(Document layout detection data)
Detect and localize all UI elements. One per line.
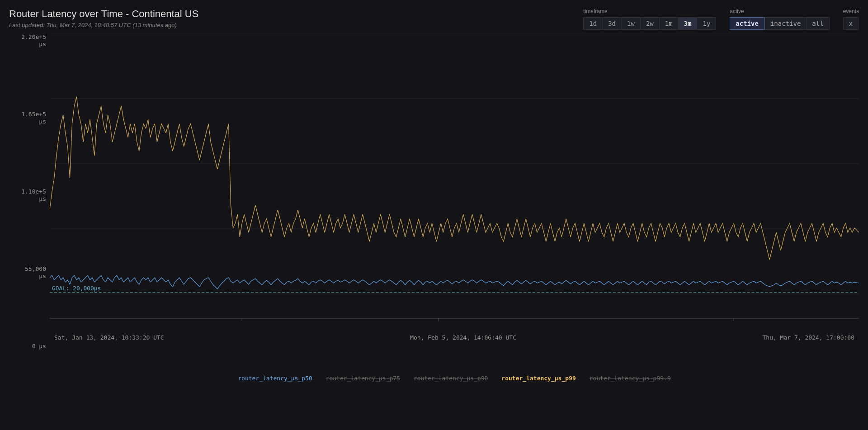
chart-title: Router Latency over Time - Continental U… bbox=[9, 8, 198, 20]
svg-text:GOAL: 20,000μs: GOAL: 20,000μs bbox=[52, 285, 101, 292]
legend-p99-9[interactable]: router_latency_μs_p99.9 bbox=[590, 375, 671, 382]
y-label-4: 0 μs bbox=[9, 343, 50, 350]
btn-2w[interactable]: 2w bbox=[640, 17, 659, 30]
x-label-1: Mon, Feb 5, 2024, 14:06:40 UTC bbox=[410, 334, 516, 341]
timeframe-buttons: 1d 3d 1w 2w 1m 3m 1y bbox=[583, 17, 716, 30]
x-label-2: Thu, Mar 7, 2024, 17:00:00 bbox=[762, 334, 854, 341]
timeframe-label: timeframe bbox=[583, 8, 607, 14]
y-label-1: 1.65e+5μs bbox=[9, 111, 50, 125]
legend: router_latency_μs_p50 router_latency_μs_… bbox=[50, 375, 859, 382]
btn-x[interactable]: x bbox=[843, 17, 859, 30]
x-axis-labels: Sat, Jan 13, 2024, 10:33:20 UTC Mon, Feb… bbox=[50, 334, 859, 341]
btn-1w[interactable]: 1w bbox=[621, 17, 640, 30]
events-buttons: x bbox=[843, 17, 859, 30]
main-container: Router Latency over Time - Continental U… bbox=[0, 0, 868, 430]
events-group: events x bbox=[843, 8, 859, 30]
btn-1m[interactable]: 1m bbox=[659, 17, 678, 30]
title-area: Router Latency over Time - Continental U… bbox=[9, 8, 198, 28]
btn-inactive[interactable]: inactive bbox=[764, 17, 806, 30]
btn-3d[interactable]: 3d bbox=[602, 17, 621, 30]
y-axis: 2.20e+5μs 1.65e+5μs 1.10e+5μs 55,000μs 0… bbox=[9, 33, 50, 350]
y-label-3: 55,000μs bbox=[9, 265, 50, 279]
chart-svg: GOAL: 20,000μs bbox=[50, 33, 859, 359]
chart-area: 2.20e+5μs 1.65e+5μs 1.10e+5μs 55,000μs 0… bbox=[9, 33, 859, 386]
legend-p90[interactable]: router_latency_μs_p90 bbox=[414, 375, 488, 382]
active-group: active active inactive all bbox=[730, 8, 829, 30]
events-label: events bbox=[843, 8, 859, 14]
y-label-2: 1.10e+5μs bbox=[9, 188, 50, 202]
active-buttons: active inactive all bbox=[730, 17, 829, 30]
x-label-0: Sat, Jan 13, 2024, 10:33:20 UTC bbox=[54, 334, 164, 341]
controls-area: timeframe 1d 3d 1w 2w 1m 3m 1y active ac… bbox=[583, 8, 859, 30]
active-label: active bbox=[730, 8, 744, 14]
btn-1y[interactable]: 1y bbox=[697, 17, 716, 30]
btn-active[interactable]: active bbox=[730, 17, 764, 30]
timeframe-group: timeframe 1d 3d 1w 2w 1m 3m 1y bbox=[583, 8, 716, 30]
header: Router Latency over Time - Continental U… bbox=[9, 8, 859, 30]
btn-1d[interactable]: 1d bbox=[583, 17, 602, 30]
btn-all[interactable]: all bbox=[806, 17, 829, 30]
subtitle: Last updated: Thu, Mar 7, 2024, 18:48:57… bbox=[9, 22, 198, 28]
btn-3m[interactable]: 3m bbox=[678, 17, 697, 30]
y-label-0: 2.20e+5μs bbox=[9, 33, 50, 47]
legend-p75[interactable]: router_latency_μs_p75 bbox=[326, 375, 400, 382]
legend-p50[interactable]: router_latency_μs_p50 bbox=[238, 375, 312, 382]
legend-p99[interactable]: router_latency_μs_p99 bbox=[501, 375, 576, 382]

• **Task to complete**:
Each record must be repeated verbatim, and no picture may appear in the copy.

• **Solution to this problem**:
Detect and localize all UI elements. One per line.
chart-title: Router Latency over Time - Continental U… bbox=[9, 8, 198, 20]
svg-text:GOAL: 20,000μs: GOAL: 20,000μs bbox=[52, 285, 101, 292]
legend-p99-9[interactable]: router_latency_μs_p99.9 bbox=[590, 375, 671, 382]
y-label-4: 0 μs bbox=[9, 343, 50, 350]
btn-2w[interactable]: 2w bbox=[640, 17, 659, 30]
x-label-1: Mon, Feb 5, 2024, 14:06:40 UTC bbox=[410, 334, 516, 341]
timeframe-buttons: 1d 3d 1w 2w 1m 3m 1y bbox=[583, 17, 716, 30]
x-label-2: Thu, Mar 7, 2024, 17:00:00 bbox=[762, 334, 854, 341]
timeframe-label: timeframe bbox=[583, 8, 607, 14]
y-label-1: 1.65e+5μs bbox=[9, 111, 50, 125]
legend: router_latency_μs_p50 router_latency_μs_… bbox=[50, 375, 859, 382]
btn-x[interactable]: x bbox=[843, 17, 859, 30]
x-axis-labels: Sat, Jan 13, 2024, 10:33:20 UTC Mon, Feb… bbox=[50, 334, 859, 341]
btn-1w[interactable]: 1w bbox=[621, 17, 640, 30]
events-buttons: x bbox=[843, 17, 859, 30]
main-container: Router Latency over Time - Continental U… bbox=[0, 0, 868, 430]
events-group: events x bbox=[843, 8, 859, 30]
btn-1m[interactable]: 1m bbox=[659, 17, 678, 30]
title-area: Router Latency over Time - Continental U… bbox=[9, 8, 198, 28]
btn-inactive[interactable]: inactive bbox=[764, 17, 806, 30]
btn-3d[interactable]: 3d bbox=[602, 17, 621, 30]
y-axis: 2.20e+5μs 1.65e+5μs 1.10e+5μs 55,000μs 0… bbox=[9, 33, 50, 350]
y-label-3: 55,000μs bbox=[9, 265, 50, 279]
chart-svg: GOAL: 20,000μs bbox=[50, 33, 859, 359]
chart-area: 2.20e+5μs 1.65e+5μs 1.10e+5μs 55,000μs 0… bbox=[9, 33, 859, 386]
legend-p90[interactable]: router_latency_μs_p90 bbox=[414, 375, 488, 382]
active-group: active active inactive all bbox=[730, 8, 829, 30]
events-label: events bbox=[843, 8, 859, 14]
y-label-2: 1.10e+5μs bbox=[9, 188, 50, 202]
active-buttons: active inactive all bbox=[730, 17, 829, 30]
x-label-0: Sat, Jan 13, 2024, 10:33:20 UTC bbox=[54, 334, 164, 341]
controls-area: timeframe 1d 3d 1w 2w 1m 3m 1y active ac… bbox=[583, 8, 859, 30]
active-label: active bbox=[730, 8, 744, 14]
btn-1y[interactable]: 1y bbox=[697, 17, 716, 30]
btn-active[interactable]: active bbox=[730, 17, 764, 30]
timeframe-group: timeframe 1d 3d 1w 2w 1m 3m 1y bbox=[583, 8, 716, 30]
header: Router Latency over Time - Continental U… bbox=[9, 8, 859, 30]
btn-1d[interactable]: 1d bbox=[583, 17, 602, 30]
btn-all[interactable]: all bbox=[806, 17, 829, 30]
subtitle: Last updated: Thu, Mar 7, 2024, 18:48:57… bbox=[9, 22, 198, 28]
btn-3m[interactable]: 3m bbox=[678, 17, 697, 30]
y-label-0: 2.20e+5μs bbox=[9, 33, 50, 47]
legend-p75[interactable]: router_latency_μs_p75 bbox=[326, 375, 400, 382]
legend-p50[interactable]: router_latency_μs_p50 bbox=[238, 375, 312, 382]
legend-p99[interactable]: router_latency_μs_p99 bbox=[501, 375, 576, 382]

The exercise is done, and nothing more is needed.